Generalization of a semi-empirical model to predict the efficiency curve of laboratory- and industrial-scale cyclone separators

Cyclone separators play a vital role in steel recycling plants by collecting dust generated during the shredding of scrap, thereby reducing the environmental impact of the process. Accurately predicting the separation efficiency curve is crucial during design to ensure compliance with the performance requirements. To fulfil this task, several physical models are available in the literature, among which the semi-empirical model of Mothes & Loeffler (1988) is unrivalled. In fact, it stands out for its rigourous formulation in predicting cyclones performance. However, some fundamental assumptions of this model were specifically tailored to laboratory-scale cyclones, which operating conditions differs from real industrial plants.
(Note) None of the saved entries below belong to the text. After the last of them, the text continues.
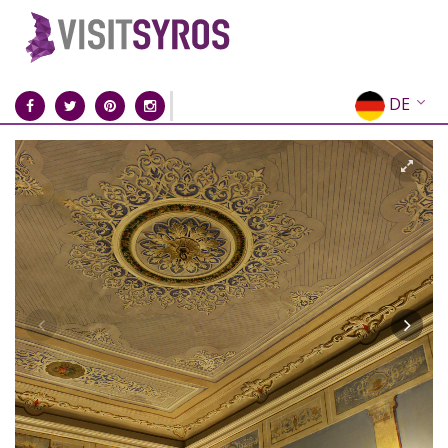
DE
EN
EL
FR
IT
ES
RU
CN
Since experimental data to validate the model with industrial cyclones are not available in the literature, concerns exist on the reliability of the model for practical engineering tasks. The aim of this study is to propose a new generalized version of the Mothes & Loffler (1988) model as a reliable practical engineering tool to predict the efficiency curve of both laboratory and industrial cyclone separators. To this end, an experimental campaign on industrial cyclones operation in steel recycling plants has been performed. Accordingly, an enhanced version of the model is proposed, which improves the definition of three fundamental parameters, i.e. particle diffusion coefficient, heterogeneity of mass density, and non-spherical shape. The modified version of the Mothes & Loeffler model demonstrated to extend the validity of the original model to the case of industrial-scale cyclones, reducing the prediction error by 87 % in predicting the separation efficiency curves.